Cons. Stato, sez. IV, 07/09/2016, n.3823, ha applicato i principi appena richiamati proprio alla procedura di rilascio del titolo in sanatoria (di cui si discute specificamente in questa sede) affermando che:
«In sede di procedimento per rilascio di titolo edilizio in sanatoria deve formare oggetto di valutazione, da parte del Comune, la sussistenza di tutti i presupposti cui la legge condiziona il suddetto rilascio e, fra essi, anche la circostanza che l’istanza di sanatoria provenga da un soggetto qualificabile come proprietario dell’edificio oggetto degli interventi della cui sanatoria giuridica si tratti e che abbia l’intera proprietà del bene, e non solo una parte o quota di esso; non può invece riconoscersi la legittimazione al semplice proprietario pro quota ovvero al comproprietario di un immobile, atteso che il contegno tenuto da quest’ultimo potrebbe pregiudicare i diritti e gli interessi qualificati dei soggetti con cui condivida la propria posizione giuridica sul bene oggetto di provvedimento; di conseguenza, in caso di pluralità di proprietari del medesimo immobile, la domanda di rilascio di titolo edilizio, sia esso o non titolo in sanatoria di interventi già realizzati, deve necessariamente provenire congiuntamente da tutti i soggetti con un diritto di proprietà sull’immobile, potendosi ritenere legittimato alla presentazione della domanda il singolo comproprietario solo ed esclusivamente nel caso in cui la situazione di fatto esistente sul bene consenta di supporre l’esistenza di una sorta di cd. pactum fiduciae intercorrente tra i vari comproprietari; segue da ciò che il titolo edilizio, volto alla realizzazione o al consolidamento dello stato realizzativo di operazioni (incidenti su parti non rientranti nell’esclusiva disponibilità del richiedente), non può essere né richiesto, non avendo il soggetto titolo per proporre tale istanza né, ovviamente, rilasciato in modo legittimo dalla Pubblica Amministrazione».
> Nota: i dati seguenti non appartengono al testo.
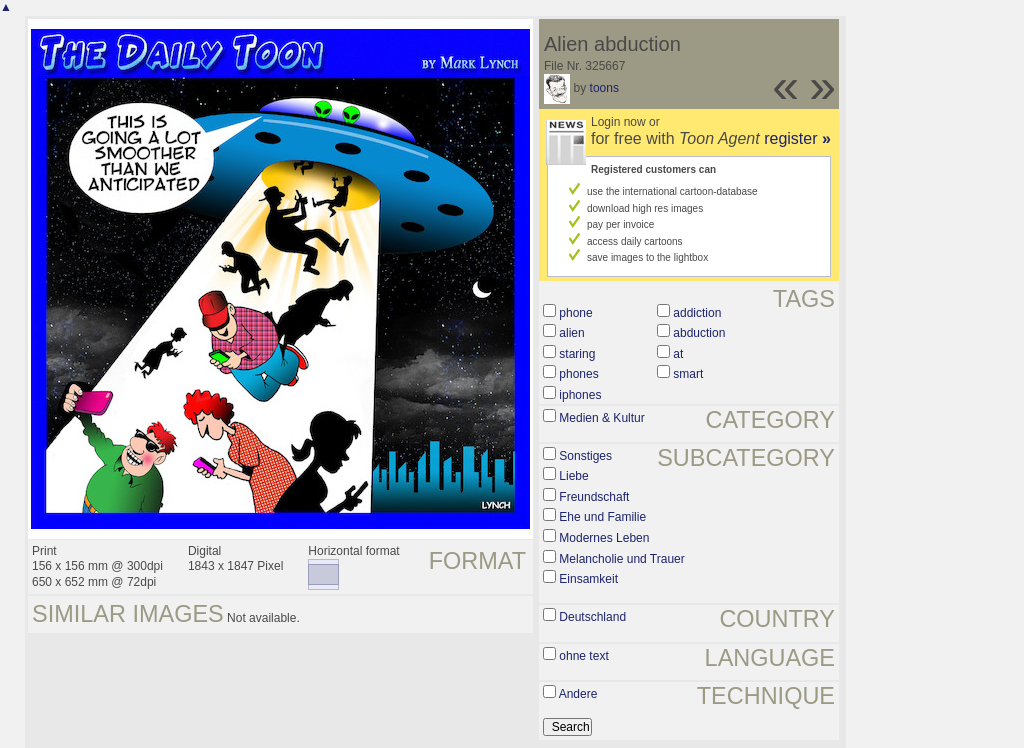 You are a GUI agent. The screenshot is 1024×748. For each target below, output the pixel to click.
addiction (697, 313)
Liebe (573, 476)
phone (575, 313)
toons (604, 88)
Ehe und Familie (602, 517)
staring (577, 354)
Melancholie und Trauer (621, 559)
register (797, 138)
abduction (699, 333)
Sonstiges (585, 456)
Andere (578, 694)
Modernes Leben (604, 538)
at (678, 354)
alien (571, 333)
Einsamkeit (588, 579)
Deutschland (592, 617)
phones (578, 374)
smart (688, 374)
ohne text (583, 656)
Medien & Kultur (601, 418)
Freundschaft (594, 497)
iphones (580, 395) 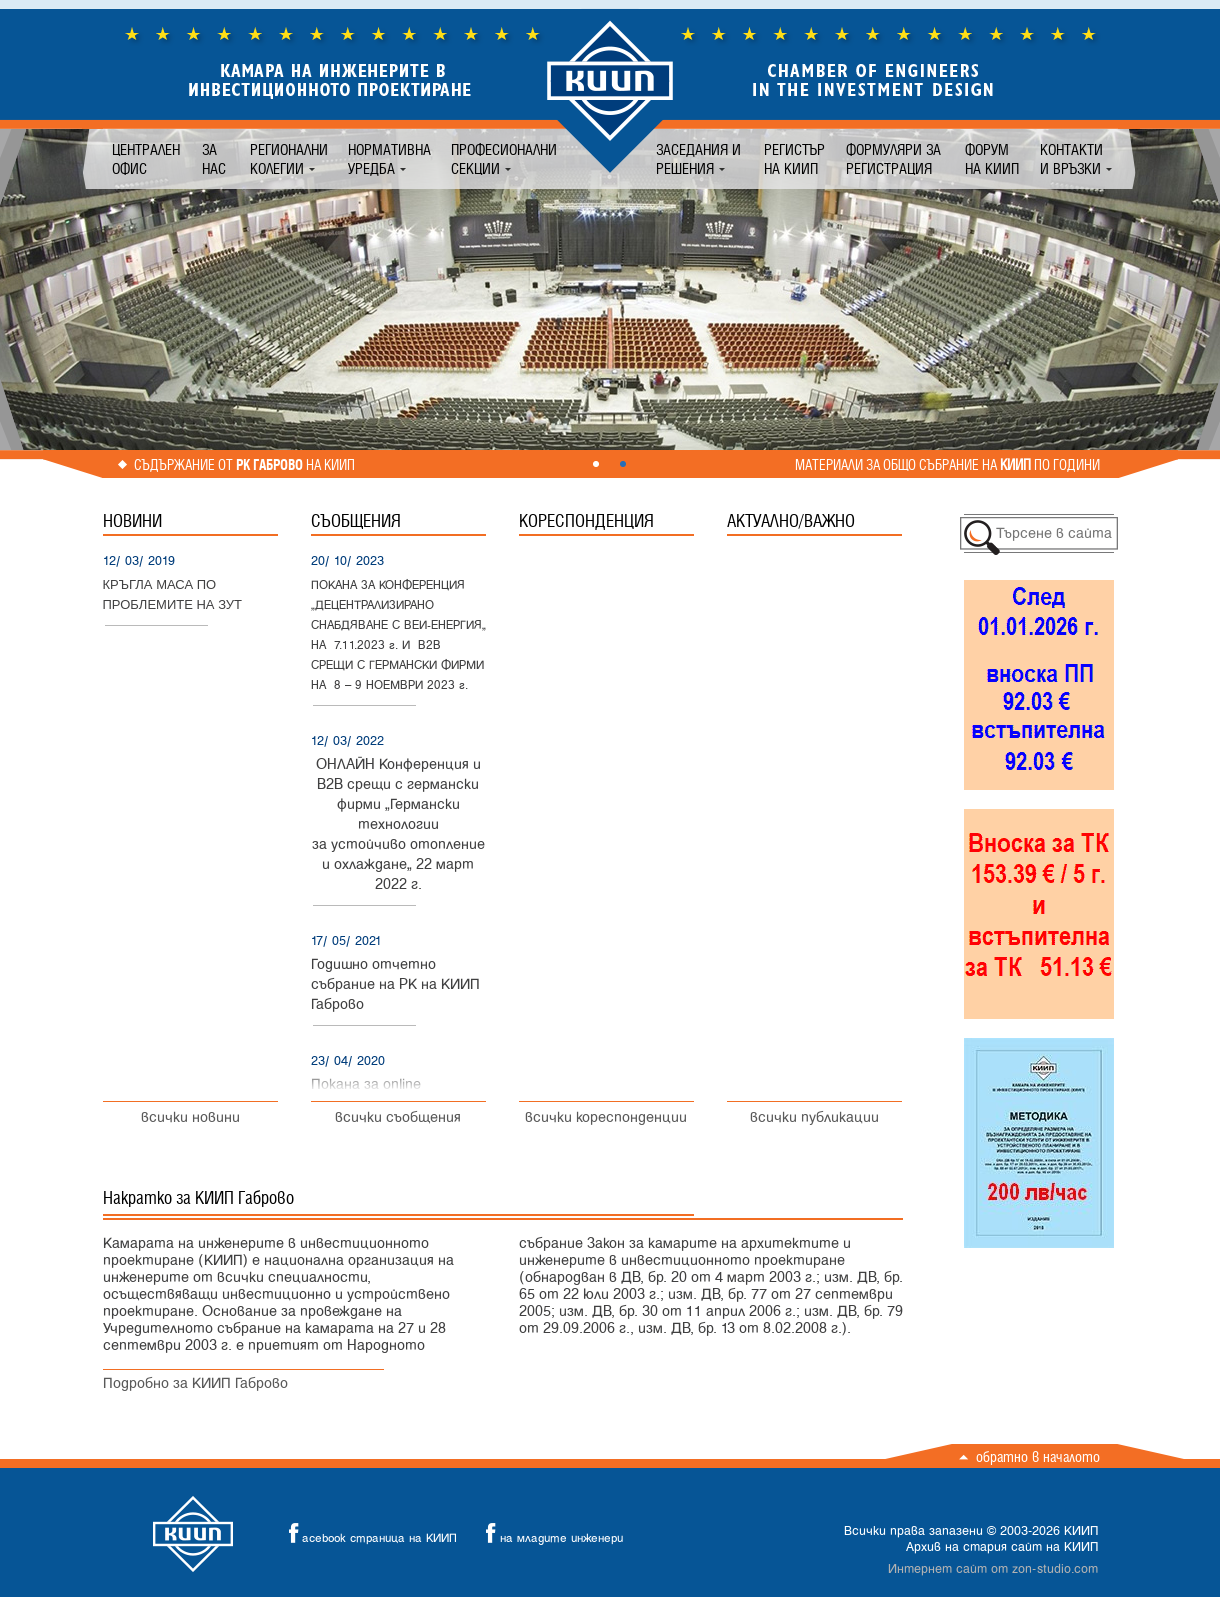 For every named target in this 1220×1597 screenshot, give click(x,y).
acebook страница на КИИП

Si veda anche Cons. Stato, sez. II, 12/03/2020, n. 1766 a cui dire: «Il soggetto legittimato alla richiesta del titolo abilitativo deve essere colui che abbia la totale disponibilità del bene (pertanto l’intera proprietà dello stesso e non solo una parte o quota di esso), non potendo riconoscersi legittimazione al semplice proprietario pro quota ovvero al comproprietario di un immobile, e ciò per l’evidente ragione che, diversamente considerando, il contegno tenuto da quest’ultimo potrebbe pregiudicare i diritti e gli interessi qualificati dei soggetti con cui condivida la propria posizione giuridica sul bene oggetto di provvedimento».